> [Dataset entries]
· · · ·

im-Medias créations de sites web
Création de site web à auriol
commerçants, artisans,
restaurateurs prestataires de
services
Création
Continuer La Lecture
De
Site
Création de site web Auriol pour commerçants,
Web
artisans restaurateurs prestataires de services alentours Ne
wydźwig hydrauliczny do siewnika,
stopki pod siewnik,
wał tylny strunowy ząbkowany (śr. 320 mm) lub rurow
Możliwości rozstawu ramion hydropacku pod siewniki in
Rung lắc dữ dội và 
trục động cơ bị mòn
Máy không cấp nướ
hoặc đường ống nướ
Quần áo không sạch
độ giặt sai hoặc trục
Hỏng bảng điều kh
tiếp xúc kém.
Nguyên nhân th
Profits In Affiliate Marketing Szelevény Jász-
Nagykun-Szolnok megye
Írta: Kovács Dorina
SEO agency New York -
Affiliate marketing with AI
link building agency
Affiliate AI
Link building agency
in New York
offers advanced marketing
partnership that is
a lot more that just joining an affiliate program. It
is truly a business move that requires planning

· · · ·

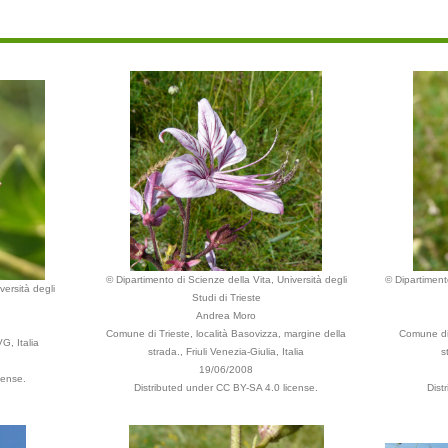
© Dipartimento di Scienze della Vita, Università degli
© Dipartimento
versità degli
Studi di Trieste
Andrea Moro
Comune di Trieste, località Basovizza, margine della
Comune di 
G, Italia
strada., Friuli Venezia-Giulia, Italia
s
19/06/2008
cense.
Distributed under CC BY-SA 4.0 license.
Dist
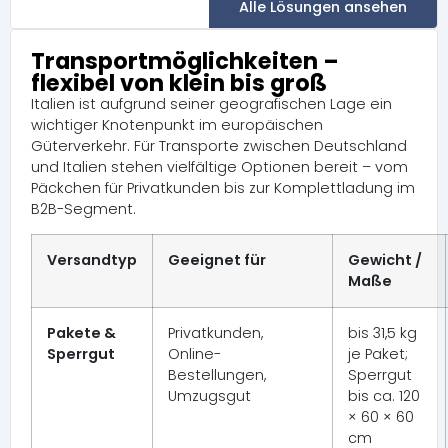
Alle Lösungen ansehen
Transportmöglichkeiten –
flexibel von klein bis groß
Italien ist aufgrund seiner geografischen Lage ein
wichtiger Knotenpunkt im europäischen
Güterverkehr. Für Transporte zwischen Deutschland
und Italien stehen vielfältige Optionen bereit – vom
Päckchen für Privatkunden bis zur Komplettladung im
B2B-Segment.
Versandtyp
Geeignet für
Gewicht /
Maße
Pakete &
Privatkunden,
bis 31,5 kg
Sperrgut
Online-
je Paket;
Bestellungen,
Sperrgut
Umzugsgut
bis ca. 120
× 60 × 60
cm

· · · ·

> [Required work]
Where the data above reaches the line holding "im-Medias créations de sites web", begin printing, and stop after the line holding "is truly a business". Each line must be reproduced exactly, with nothing else added.

> [Solution for this task]
im-Medias créations de sites web
Création de site web à auriol
commerçants, artisans,
restaurateurs prestataires de
services
Création
Continuer La Lecture
De
Site
Création de site web Auriol pour commerçants,
Web
artisans restaurateurs prestataires de services alentours Ne
wydźwig hydrauliczny do siewnika,
stopki pod siewnik,
wał tylny strunowy ząbkowany (śr. 320 mm) lub rurow
Możliwości rozstawu ramion hydropacku pod siewniki in
Rung lắc dữ dội và 
trục động cơ bị mòn
Máy không cấp nướ
hoặc đường ống nướ
Quần áo không sạch
độ giặt sai hoặc trục
Hỏng bảng điều kh
tiếp xúc kém.
Nguyên nhân th
Profits In Affiliate Marketing Szelevény Jász-
Nagykun-Szolnok megye
Írta: Kovács Dorina
SEO agency New York -
Affiliate marketing with AI
link building agency
Affiliate AI
Link building agency
in New York
offers advanced marketing
partnership that is
a lot more that just joining an affiliate program. It
is truly a business move that requires planning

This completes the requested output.